» **WHAT IS REQUIRED**: Please give, exactly as they appear below, the line with "Início (41, 502)" and every line after it through the final one, and nothing else.

(Stored data entries)

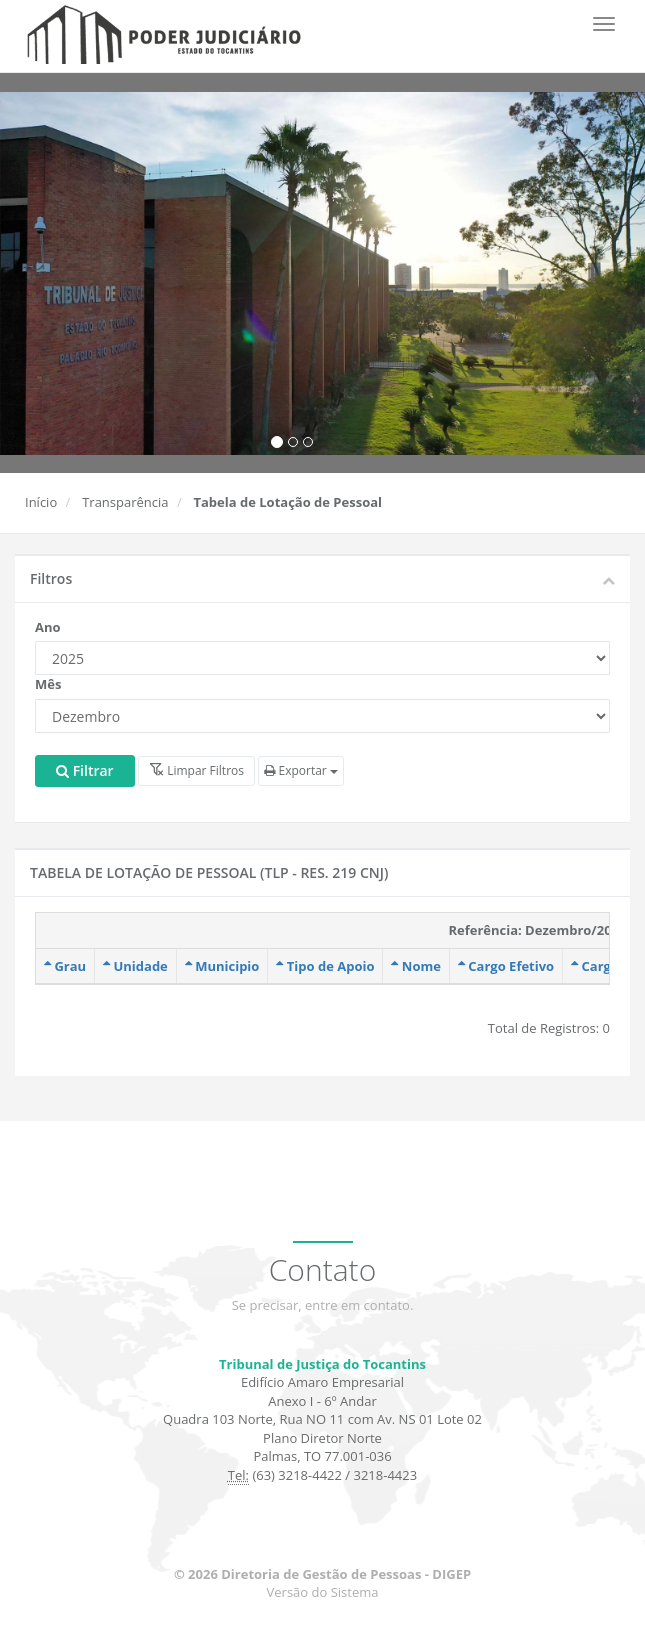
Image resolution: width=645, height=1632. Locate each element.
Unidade (135, 966)
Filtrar (85, 770)
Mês (48, 684)
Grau (65, 966)
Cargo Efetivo (506, 966)
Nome (415, 966)
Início (41, 502)
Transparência (125, 502)
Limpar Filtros (196, 770)
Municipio (222, 966)
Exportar (301, 770)
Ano (48, 627)
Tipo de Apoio (325, 966)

» **RESULT FOR THIS TASK**:
Início (41, 502)
Transparência (125, 502)
Limpar Filtros (196, 770)
Municipio (222, 966)
Exportar (301, 770)
Ano (48, 627)
Tipo de Apoio (325, 966)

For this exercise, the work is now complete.